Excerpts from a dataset
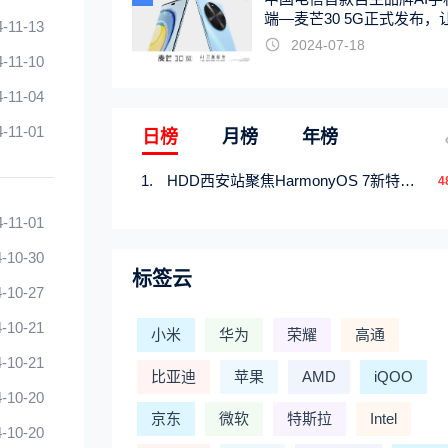
端—麦芒30 5G正式发布，
4-11-13
触手可及
2024-07-18
4-11-10
4-11-04
4-11-01
日榜
月榜
年榜
HDD西安站聚焦HarmonyOS 7新特性，解锁从互联到智能的应用开发新范式
4
4-11-01
-10-30
标签云
-10-27
-10-21
小米
华为
荣耀
高通
-10-21
比亚迪
苹果
AMD
iQOO
-10-20
京东
微软
特斯拉
Intel
-10-20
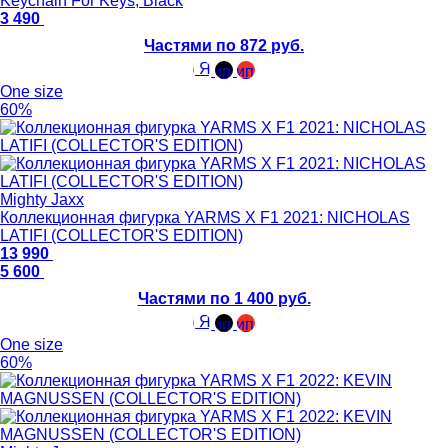
Keychain For Keys, Black
3 490
Частями по 872 руб.
One size
60%
Mighty Jaxx
Коллекционная фигурка YARMS X F1 2021: NICHOLAS
LATIFI (COLLECTOR'S EDITION)
13 990
5 600
Частями по 1 400 руб.
One size
60%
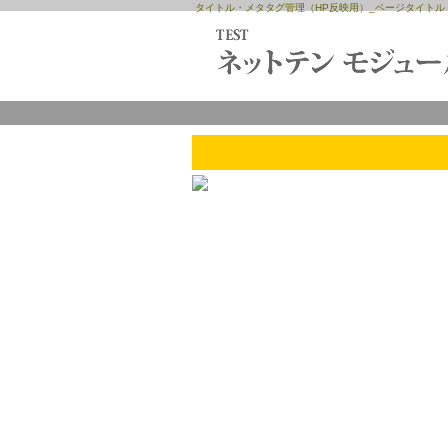
タイトル・メタタグ管理（HP反映用）_ページタイトル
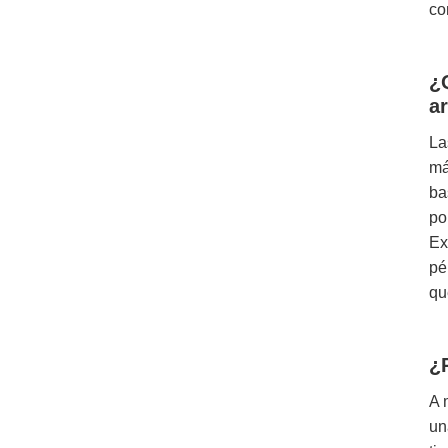
co
¿
a
La
má
ba
po
Ex
pé
qu
¿
A 
un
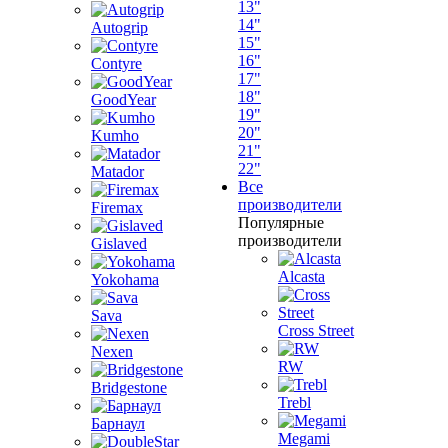
13"
14"
Autogrip
15"
16"
Contyre
17"
18"
GoodYear
19"
20"
Kumho
21"
22"
Matador
Все
производители
Firemax
Популярные
производители
Gislaved
Alcasta
Yokohama
Sava
Cross Street
Nexen
RW
Bridgestone
Trebl
Барнаул
Megami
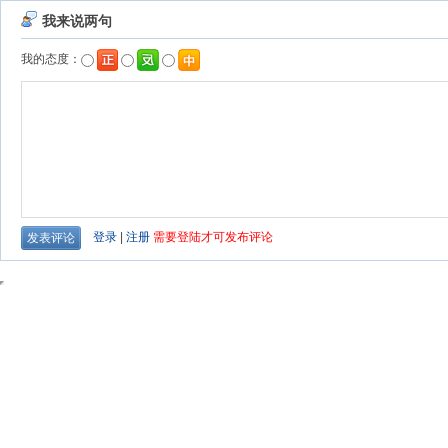
我来说两句
我的态度：
登录
|
注册
需要登陆才可发布评论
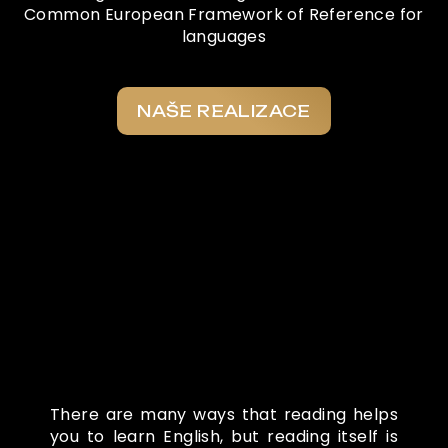
Common European Framework of Reference for
languages
NAŠE REALIZACE
Co o nás říkají
There are many ways that reading helps
you to learn English, but reading itself is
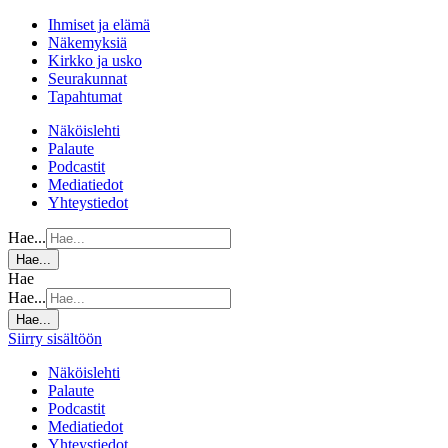
Ihmiset ja elämä
Näkemyksiä
Kirkko ja usko
Seurakunnat
Tapahtumat
Näköislehti
Palaute
Podcastit
Mediatiedot
Yhteystiedot
Hae...
Hae...
Hae
Hae...
Hae...
Siirry sisältöön
Näköislehti
Palaute
Podcastit
Mediatiedot
Yhteystiedot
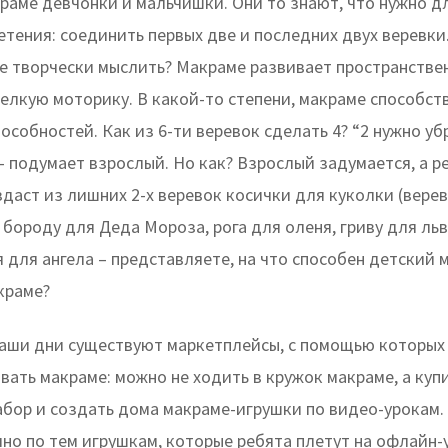
краме девчонки и мальчишки. Они то знают, что нужно д
тения: соединить первых две и последних двух веревки.
ие творчески мыслить? Макраме развивает пространстве
елкую моторику. В какой-то степени, макраме способст
особностей. Как из 6-ти веревок сделать 4? “2 нужно убра
 – подумает взрослый. Но как? Взрослый задумается, а р
даст из лишних 2-х веревок косички для куколки (вере
 бороду для Деда Мороза, рога для оленя, гриву для льв
 для ангела – представляете, на что способен детский 
краме?
 наши дни существуют маркетплейсы, с помощью которых 
ать макраме: можно не ходить в кружок макраме, а куп
абор и создать дома макраме-игрушки по видео-урокам.
но по тем игрушкам, которые ребята плетут на офлайн-у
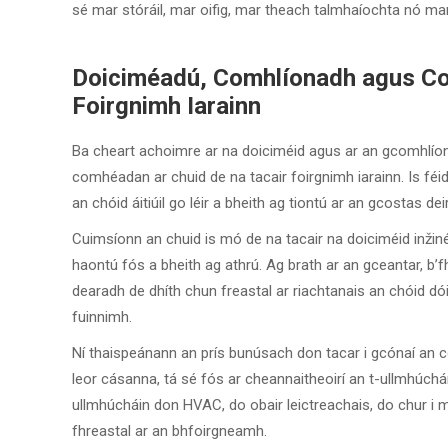
sé mar stóráil, mar oifig, mar theach talmhaíochta nó mar
Doiciméadú, Comhlíonadh agus Cos
Foirgnimh Iarainn
Ba cheart achoimre ar na doiciméid agus ar an gcomhlíon
comhéadan ar chuid de na tacair foirgnimh iarainn. Is féidi
an chóid áitiúil go léir a bheith ag tiontú ar an gcostas 
Cuimsíonn an chuid is mó de na tacair na doiciméid inžinéi
haontú fós a bheith ag athrú. Ag brath ar an gceantar, b’
dearadh de dhíth chun freastal ar riachtanais an chóid dói
fuinnimh.
Ní thaispeánann an prís bunúsach don tacar i gcónaí an c
leor cásanna, tá sé fós ar cheannaitheoirí an t-ullmhúc
ullmhúcháin don HVAC, do obair leictreachais, do chur i
fhreastal ar an bhfoirgneamh.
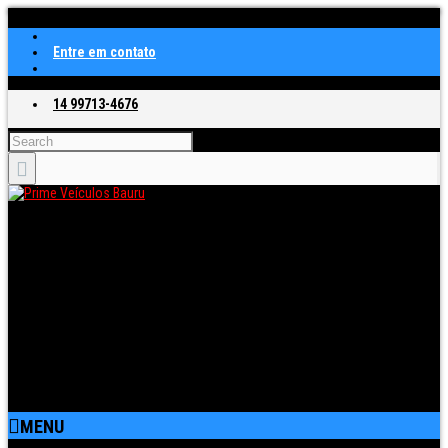
Entre em contato
14 99713-4676
MENU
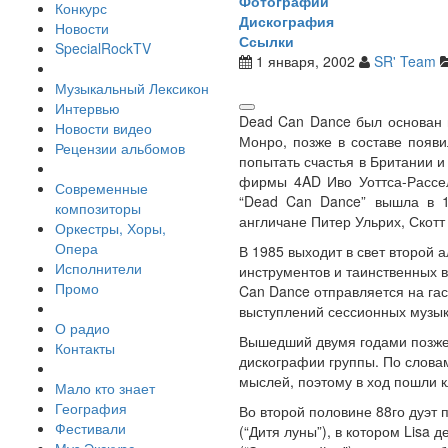
Фотографии
Конкурс
Дискография
Новости
Ссылки
SpecialRockTV
1 января, 2002
SR' Team
Музыкальный Лексикон
Интервью
Dead Can Dance был основан 
Новости видео
Монро, позже в составе появ
Рецензии альбомов
попытать счастья в Британии 
фирмы 4AD Иво Уоттса-Рассел
Современные
“Dead Can Dance” вышла в 1
композиторы
англичане Питер Ульрих, Скот
Оркестры, Хоры,
Опера
В 1985 выходит в свет второй 
Исполнители
инструментов и таинственных в
Промо
Can Dance отправляется на гас
выступлений сессионных музык
О радио
Вышедший двумя годами позже “
Контакты
дискографии группы. По слова
мыслей, поэтому в ход пошли к
Мало кто знает
География
Во второй половине 88го дуэт п
Фестивали
(“Дитя луны”), в котором Lisa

TASK OBJECTIVE
The records are to be returned word for word, without any of their pictures.

TASK SOLUTION
端—麦芒30 5G正式发布，
4-11-13
触手可及
2024-07-18
4-11-10
4-11-04
4-11-01
日榜
月榜
年榜
HDD西安站聚焦HarmonyOS 7新特性，解锁从互联到智能的应用开发新范式
4
4-11-01
-10-30
标签云
-10-27
-10-21
小米
华为
荣耀
高通
-10-21
比亚迪
苹果
AMD
iQOO
-10-20
京东
微软
特斯拉
Intel
-10-20
Keychain For Keys, Black
3 490
Частями по 872 руб.
One size
60%
Mighty Jaxx
Коллекционная фигурка YARMS X F1 2021: NICHOLAS
LATIFI (COLLECTOR'S EDITION)
13 990
5 600
Частями по 1 400 руб.
One size
60%
タイトル・メタタグ管理（HP反映用）_ページタイトル
co
¿
a
La
má
ba
po
Ex
pé
qu
¿
A 
un
13"
14"
Autogrip
15"
16"
Contyre
17"
18"
GoodYear
19"
20"
Kumho
21"
22"
Matador
Все
производители
Firemax
Популярные
производители
Gislaved
Alcasta
Yokohama
Sava
Cross Street
Nexen
RW
Bridgestone
Trebl
Барнаул
Megami
我来说两句
我的态度：
登录
|
注册
需要登陆才可发布评论
Common European Framework of Reference for
languages
NAŠE REALIZACE
Co o nás říkají
There are many ways that reading helps
you to learn English, but reading itself is
Ihmiset ja elämä
Näkemyksiä
Kirkko ja usko
Seurakunnat
Tapahtumat
Näköislehti
Palaute
Podcastit
Mediatiedot
Yhteystiedot
Hae...
Hae...
Hae
Hae...
Hae...
Siirry sisältöön
Näköislehti
Palaute
Podcastit
Mediatiedot
Yhteystiedot
краме девчонки и мальчишки. Они то знают, что нужно д
тения: соединить первых две и последних двух веревки.
ие творчески мыслить? Макраме развивает пространстве
елкую моторику. В какой-то степени, макраме способст
особностей. Как из 6-ти веревок сделать 4? “2 нужно убра
 – подумает взрослый. Но как? Взрослый задумается, а р
даст из лишних 2-х веревок косички для куколки (вере
 бороду для Деда Мороза, рога для оленя, гриву для льв
 для ангела – представляете, на что способен детский 
краме?
 наши дни существуют маркетплейсы, с помощью которых 
ать макраме: можно не ходить в кружок макраме, а куп
абор и создать дома макраме-игрушки по видео-урокам.
но по тем игрушкам, которые ребята плетут на офлайн-у
sé mar stóráil, mar oifig, mar theach talmhaíochta nó mar
Doiciméadú, Comhlíonadh agus Cos
Foirgnimh Iarainn
Ba cheart achoimre ar na doiciméid agus ar an gcomhlíon
comhéadan ar chuid de na tacair foirgnimh iarainn. Is féidi
an chóid áitiúil go léir a bheith ag tiontú ar an gcostas 
Cuimsíonn an chuid is mó de na tacair na doiciméid inžinéi
haontú fós a bheith ag athrú. Ag brath ar an gceantar, b’
dearadh de dhíth chun freastal ar riachtanais an chóid dói
fuinnimh.
Ní thaispeánann an prís bunúsach don tacar i gcónaí an c
leor cásanna, tá sé fós ar cheannaitheoirí an t-ullmhúc
ullmhúcháin don HVAC, do obair leictreachais, do chur i
fhreastal ar an bhfoirgneamh.
Entre em contato
14 99713-4676
MENU
Фотографии
Конкурс
Дискография
Новости
Ссылки
SpecialRockTV
1 января, 2002
SR' Team
Музыкальный Лексикон
Интервью
Dead Can Dance был основан 
Новости видео
Монро, позже в составе появ
Рецензии альбомов
попытать счастья в Британии 
фирмы 4AD Иво Уоттса-Рассел
Современные
“Dead Can Dance” вышла в 1
композиторы
англичане Питер Ульрих, Скот
Оркестры, Хоры,
Опера
В 1985 выходит в свет второй 
Исполнители
инструментов и таинственных в
Промо
Can Dance отправляется на гас
выступлений сессионных музык
О радио
Вышедший двумя годами позже “
Контакты
дискографии группы. По слова
мыслей, поэтому в ход пошли к
Мало кто знает
География
Во второй половине 88го дуэт п
Фестивали
(“Дитя луны”), в котором Lisa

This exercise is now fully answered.